- _Information shown_:
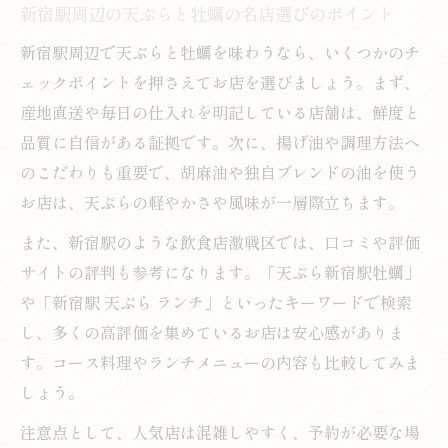
新宿駅周辺の天ぷらと牡蠣の名店選びのポイント
新宿駅周辺で天ぷらと牡蠣を味わうなら、いくつかのチ
ェックポイントを押さえてお店を選びましょう。まず、
産地直送や毎日の仕入れを明記している店舗は、鮮度と
品質に自信がある証拠です。次に、揚げ油や調理方法へ
のこだわりも重要で、胡麻油や独自ブレンドの油を使う
お店は、天ぷらの軽やかさや風味が一層際立ちます。
また、新宿駅のような飲食店激戦区では、口コミや評価
サイトの評判も参考になります。「天ぷら新宿駅牡蠣」
や「新宿駅 天ぷら ランチ」といったキーワードで検索
し、多くの高評価を集めているお店は安心感がありま
す。コース料理やランチメニューの内容も比較してみま
しょう。
注意点として、人気店は混雑しやすく、予約が必要な場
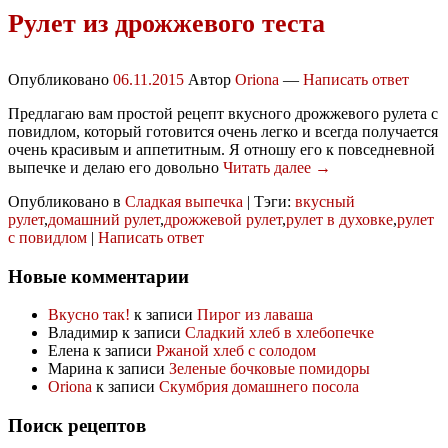
Рулет из дрожжевого теста
Опубликовано
06.11.2015
Автор
Oriona
—
Написать ответ
Предлагаю вам простой рецепт вкусного дрожжевого рулета с
повидлом, который готовится очень легко и всегда получается
очень красивым и аппетитным. Я отношу его к повседневной
выпечке и делаю его довольно
Читать далее →
Опубликовано в
Сладкая выпечка
|
Тэги:
вкусный
рулет
,
домашний рулет
,
дрожжевой рулет
,
рулет в духовке
,
рулет
с повидлом
|
Написать ответ
Новые комментарии
Вкусно так!
к записи
Пирог из лаваша
Владимир
к записи
Сладкий хлеб в хлебопечке
Елена
к записи
Ржаной хлеб с солодом
Марина
к записи
Зеленые бочковые помидоры
Oriona
к записи
Скумбрия домашнего посола
Поиск рецептов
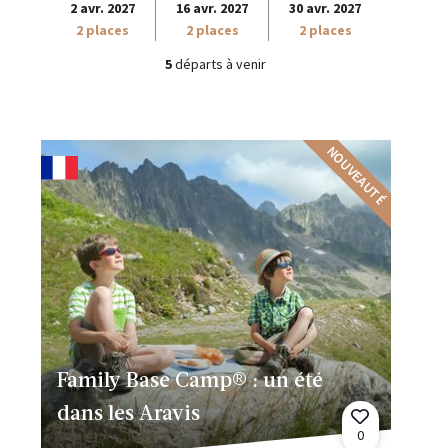
2 avr. 2027
16 avr. 2027
30 avr. 2027
2 places
2 places
2 places
5
départs à venir
NOUVEAUTÉ
Family Base Camp® : un été
dans les Aravis
0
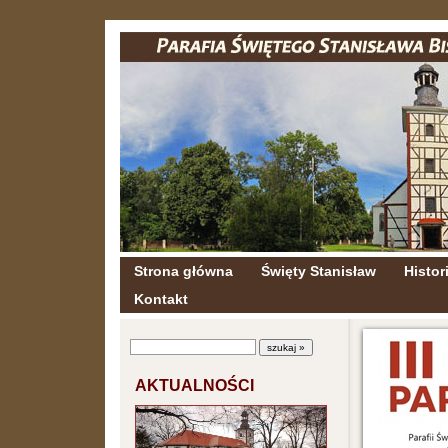
Strona główna
Święty Stanisław
Histori
Kontakt
AKTUALNOŚCI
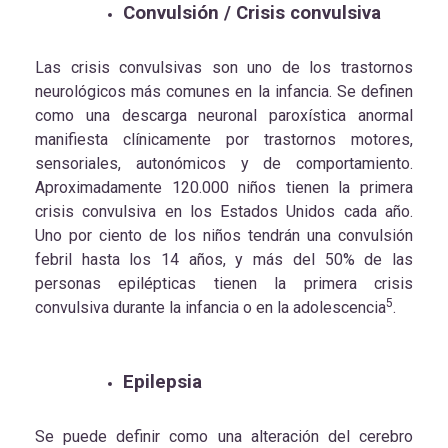
Convulsión / Crisis convulsiva
Las crisis convulsivas son uno de los trastornos
neurológicos más comunes en la infancia. Se definen
como una descarga neuronal paroxística anormal
manifiesta clínicamente por trastornos motores,
sensoriales, autonómicos y de comportamiento.
Aproximadamente 120.000 niños tienen la primera
crisis convulsiva en los Estados Unidos cada año.
Uno por ciento de los niños tendrán una convulsión
febril hasta los 14 años, y más del 50% de las
personas epilépticas tienen la primera crisis
5
convulsiva durante la infancia o en la adolescencia
.
Epilepsia
Se puede definir como una alteración del cerebro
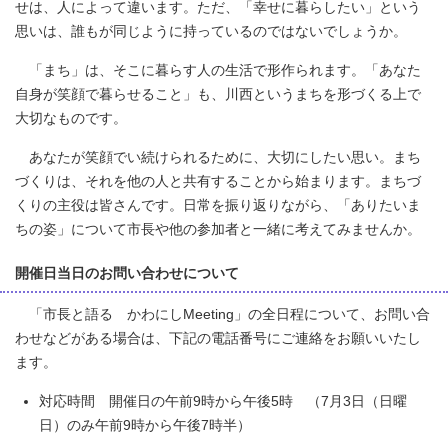
せは、人によって違います。ただ、「幸せに暮らしたい」という
思いは、誰もが同じように持っているのではないでしょうか。
「まち」は、そこに暮らす人の生活で形作られます。「あなた
自身が笑顔で暮らせること」も、川西というまちを形づくる上で
大切なものです。
あなたが笑顔でい続けられるために、大切にしたい思い。まち
づくりは、それを他の人と共有することから始まります。まちづ
くりの主役は皆さんです。日常を振り返りながら、「ありたいま
ちの姿」について市長や他の参加者と一緒に考えてみませんか。
開催日当日のお問い合わせについて
「市長と語る かわにしMeeting」の全日程について、お問い合
わせなどがある場合は、下記の電話番号にご連絡をお願いいたし
ます。
対応時間 開催日の午前9時から午後5時 （7月3日（日曜
日）のみ午前9時から午後7時半）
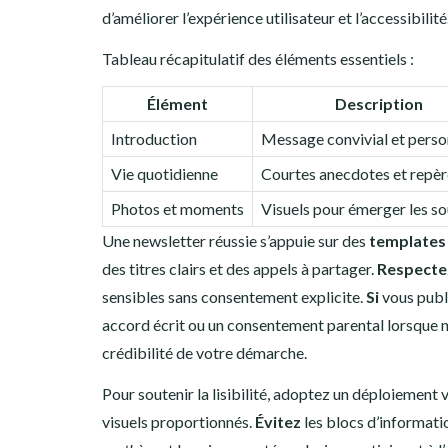
d’améliorer l’expérience utilisateur et l’accessibilité
Tableau récapitulatif des éléments essentiels :
Élément
Description
Introduction
Message convivial et perso
Vie quotidienne
Courtes anecdotes et repèr
Photos et moments
Visuels pour émerger les so
Une newsletter réussie s’appuie sur des
templates
des titres clairs et des appels à partager.
Respecte
sensibles sans consentement explicite.
Si
vous publi
accord écrit ou un consentement parental lorsque 
crédibilité de votre démarche.
Pour soutenir la lisibilité, adoptez un déploiement v
visuels proportionnés.
Évitez
les blocs d’informati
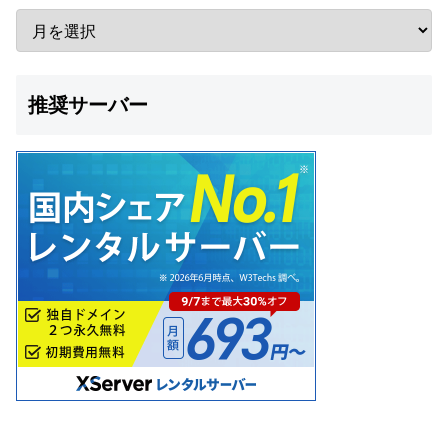
推奨サーバー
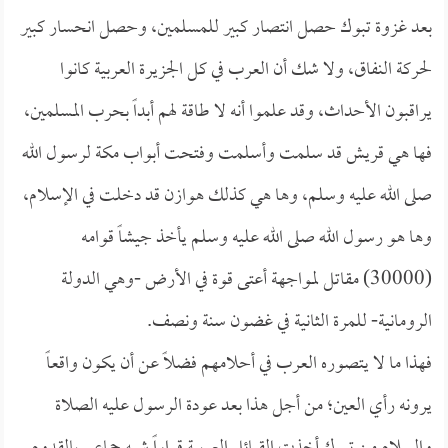
بعد غزوة تبوك حصل انتصار كبير للمسلمين، وحصل انحسار كبير
لحركة النفاق، ولا شك أن العرب في كل الجزيرة العربية كانوا
يراقبون الأحداث، وقد علموا أنه لا طاقة لهم أبداً بحرب المسلمين،
فها هي قريش قد سلمت وأسلمت وفتحت أبواب مكة لرسول الله
صلى الله عليه وسلم، وها هي كذلك هوازن قد دخلت في الإسلام،
وها هو رسول الله صلى الله عليه وسلم يأخذ جيشاً قوامه
(30000) مقاتل لمواجهة أعتى قوة في الأرض -وهي الدولة
الرومانية- للمرة الثانية في غضون سنة ونصف.
فهذا ما لا يتصوره العرب في أحلامهم فضلاً عن أن يكون واقعاً
يرونه رأي العين؛ من أجل هذا بعد عودة الرسول عليه الصلاة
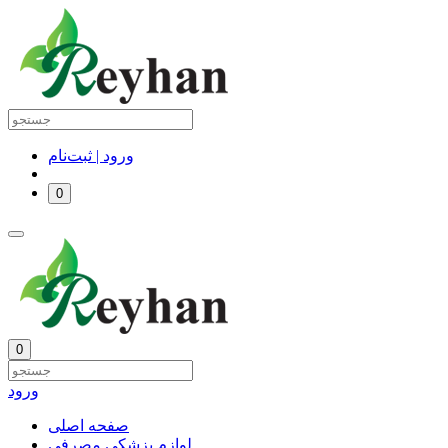
ورود | ثبت‌نام
0
0
ورود
صفحه اصلی
لوازم پزشکی مصرفی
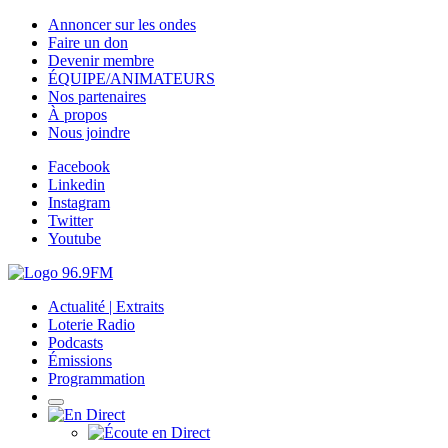
Annoncer sur les ondes
Faire un don
Devenir membre
ÉQUIPE/ANIMATEURS
Nos partenaires
À propos
Nous joindre
Facebook
Linkedin
Instagram
Twitter
Youtube
Actualité | Extraits
Loterie Radio
Podcasts
Émissions
Programmation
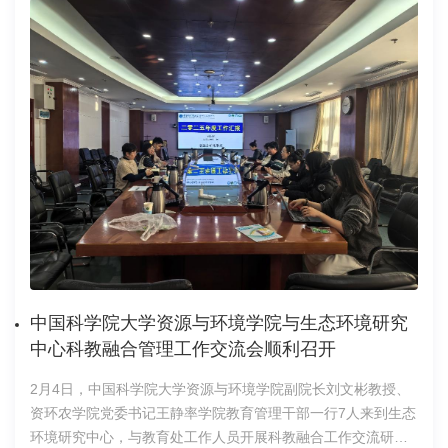
业生、斯里兰卡总统奖获得者JosephTitusCooray回顾了在中心
的学习经历，介绍了自己的研究课题与成果，并分享了跨文化
科研实践中的成长体会。随后的“文化交融·春韵雅集”环节将活
动推向高潮。几位中国学生志愿者现场教学剪纸技艺，留学生
们亲手制作出寓意吉祥的窗花；朱永官院士亲自示范书
写“福”字，带领大家体验中国书法的笔墨意趣。活动现场气氛温
馨热烈，中外师生在动手实践中近距离感受中华传统文化魅
力。本次分享和联欢活动不仅为留学生搭建了展示与交流的桥
梁，更让他们在浓郁的年味中切身感受到中华文化的温度与底
蕴。活动在欢声笑语中传递温暖，成为中心持续深化留学生培
养、建设友爱包容学术家园的温馨缩影。会场照片教育处2026
年2月12日
中国科学院大学资源与环境学院与生态环境研究
中心科教融合管理工作交流会顺利召开
2月4日，中国科学院大学资源与环境学院副院长刘文彬教授、
资环农学院党委书记王静率学院教育管理干部一行7人来到生态
环境研究中心，与教育处工作人员开展科教融合工作交流研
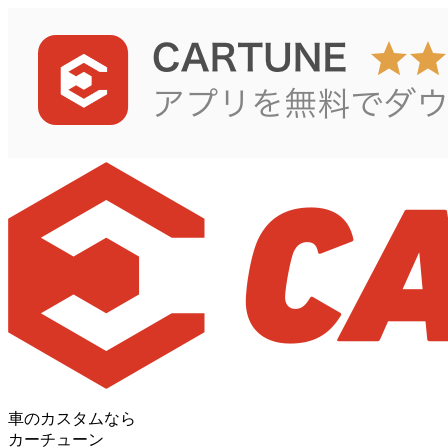
車のカスタムなら
カーチューン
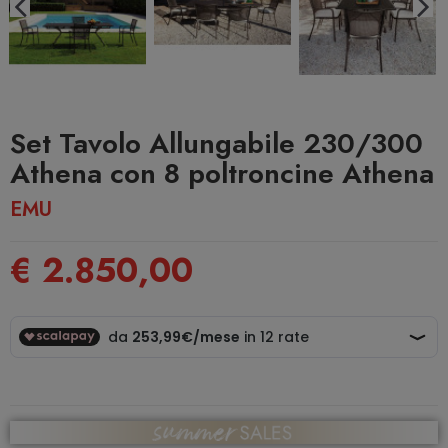
Set Tavolo Allungabile 230/300
Athena con 8 poltroncine Athena
EMU
€ 2.850,00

- _Task objective_:
Print each entry shown above with exact wording and no pictures.

- _Written answer_:
新宿駅周辺の天ぷらと牡蠣の名店選びのポイント
新宿駅周辺で天ぷらと牡蠣を味わうなら、いくつかのチ
ェックポイントを押さえてお店を選びましょう。まず、
産地直送や毎日の仕入れを明記している店舗は、鮮度と
品質に自信がある証拠です。次に、揚げ油や調理方法へ
のこだわりも重要で、胡麻油や独自ブレンドの油を使う
お店は、天ぷらの軽やかさや風味が一層際立ちます。
また、新宿駅のような飲食店激戦区では、口コミや評価
サイトの評判も参考になります。「天ぷら新宿駅牡蠣」
や「新宿駅 天ぷら ランチ」といったキーワードで検索
し、多くの高評価を集めているお店は安心感がありま
す。コース料理やランチメニューの内容も比較してみま
しょう。
注意点として、人気店は混雑しやすく、予約が必要な場
Рулет из дрожжевого теста
Опубликовано
06.11.2015
Автор
Oriona
—
Написать ответ
Предлагаю вам простой рецепт вкусного дрожжевого рулета с
повидлом, который готовится очень легко и всегда получается
очень красивым и аппетитным. Я отношу его к повседневной
выпечке и делаю его довольно
Читать далее →
Опубликовано в
Сладкая выпечка
|
Тэги:
вкусный
рулет
,
домашний рулет
,
дрожжевой рулет
,
рулет в духовке
,
рулет
с повидлом
|
Написать ответ
Новые комментарии
Вкусно так!
к записи
Пирог из лаваша
Владимир
к записи
Сладкий хлеб в хлебопечке
Елена
к записи
Ржаной хлеб с солодом
Марина
к записи
Зеленые бочковые помидоры
Oriona
к записи
Скумбрия домашнего посола
Поиск рецептов
2 avr. 2027
16 avr. 2027
30 avr. 2027
2 places
2 places
2 places
5
départs à venir
NOUVEAUTÉ
Family Base Camp® : un été
dans les Aravis
0
Strona główna
Święty Stanisław
Histori
Kontakt
AKTUALNOŚCI
Convulsión / Crisis convulsiva
Las crisis convulsivas son uno de los trastornos
neurológicos más comunes en la infancia. Se definen
como una descarga neuronal paroxística anormal
manifiesta clínicamente por trastornos motores,
sensoriales, autonómicos y de comportamiento.
Aproximadamente 120.000 niños tienen la primera
crisis convulsiva en los Estados Unidos cada año.
Uno por ciento de los niños tendrán una convulsión
febril hasta los 14 años, y más del 50% de las
personas epilépticas tienen la primera crisis
5
convulsiva durante la infancia o en la adolescencia
.
Epilepsia
Se puede definir como una alteración del cerebro
せは、人によって違います。ただ、「幸せに暮らしたい」という
思いは、誰もが同じように持っているのではないでしょうか。
「まち」は、そこに暮らす人の生活で形作られます。「あなた
自身が笑顔で暮らせること」も、川西というまちを形づくる上で
大切なものです。
あなたが笑顔でい続けられるために、大切にしたい思い。まち
づくりは、それを他の人と共有することから始まります。まちづ
くりの主役は皆さんです。日常を振り返りながら、「ありたいま
ちの姿」について市長や他の参加者と一緒に考えてみませんか。
開催日当日のお問い合わせについて
「市長と語る かわにしMeeting」の全日程について、お問い合
わせなどがある場合は、下記の電話番号にご連絡をお願いいたし
ます。
対応時間 開催日の午前9時から午後5時 （7月3日（日曜
日）のみ午前9時から午後7時半）
d’améliorer l’expérience utilisateur et l’accessibilité
Tableau récapitulatif des éléments essentiels :
Élément
Description
Introduction
Message convivial et perso
Vie quotidienne
Courtes anecdotes et repèr
Photos et moments
Visuels pour émerger les so
Une newsletter réussie s’appuie sur des
templates
des titres clairs et des appels à partager.
Respecte
sensibles sans consentement explicite.
Si
vous publi
accord écrit ou un consentement parental lorsque 
crédibilité de votre démarche.
Pour soutenir la lisibilité, adoptez un déploiement v
visuels proportionnés.
Évitez
les blocs d’informati
推奨サーバー
بعد غزوة تبوك حصل انتصار كبير للمسلمين، وحصل انحسار كبير
لحركة النفاق، ولا شك أن العرب في كل الجزيرة العربية كانوا
يراقبون الأحداث، وقد علموا أنه لا طاقة لهم أبداً بحرب المسلمين،
فها هي قريش قد سلمت وأسلمت وفتحت أبواب مكة لرسول الله
صلى الله عليه وسلم، وها هي كذلك هوازن قد دخلت في الإسلام،
وها هو رسول الله صلى الله عليه وسلم يأخذ جيشاً قوامه
(30000) مقاتل لمواجهة أعتى قوة في الأرض -وهي الدولة
الرومانية- للمرة الثانية في غضون سنة ونصف.
فهذا ما لا يتصوره العرب في أحلامهم فضلاً عن أن يكون واقعاً
يرونه رأي العين؛ من أجل هذا بعد عودة الرسول عليه الصلاة
ورود | ثبت‌نام
0
0
ورود
صفحه اصلی
لوازم پزشکی مصرفی
Annoncer sur les ondes
Faire un don
Devenir membre
ÉQUIPE/ANIMATEURS
Nos partenaires
À propos
Nous joindre
Facebook
Linkedin
Instagram
Twitter
Youtube
Actualité | Extraits
Loterie Radio
Podcasts
Émissions
Programmation
业生、斯里兰卡总统奖获得者JosephTitusCooray回顾了在中心
的学习经历，介绍了自己的研究课题与成果，并分享了跨文化
科研实践中的成长体会。随后的“文化交融·春韵雅集”环节将活
动推向高潮。几位中国学生志愿者现场教学剪纸技艺，留学生
们亲手制作出寓意吉祥的窗花；朱永官院士亲自示范书
写“福”字，带领大家体验中国书法的笔墨意趣。活动现场气氛温
馨热烈，中外师生在动手实践中近距离感受中华传统文化魅
力。本次分享和联欢活动不仅为留学生搭建了展示与交流的桥
梁，更让他们在浓郁的年味中切身感受到中华文化的温度与底
蕴。活动在欢声笑语中传递温暖，成为中心持续深化留学生培
养、建设友爱包容学术家园的温馨缩影。会场照片教育处2026
年2月12日
中国科学院大学资源与环境学院与生态环境研究
中心科教融合管理工作交流会顺利召开
2月4日，中国科学院大学资源与环境学院副院长刘文彬教授、
资环农学院党委书记王静率学院教育管理干部一行7人来到生态
环境研究中心，与教育处工作人员开展科教融合工作交流研
車のカスタムなら
カーチューン
Set Tavolo Allungabile 230/300
Athena con 8 poltroncine Athena
EMU
€ 2.850,00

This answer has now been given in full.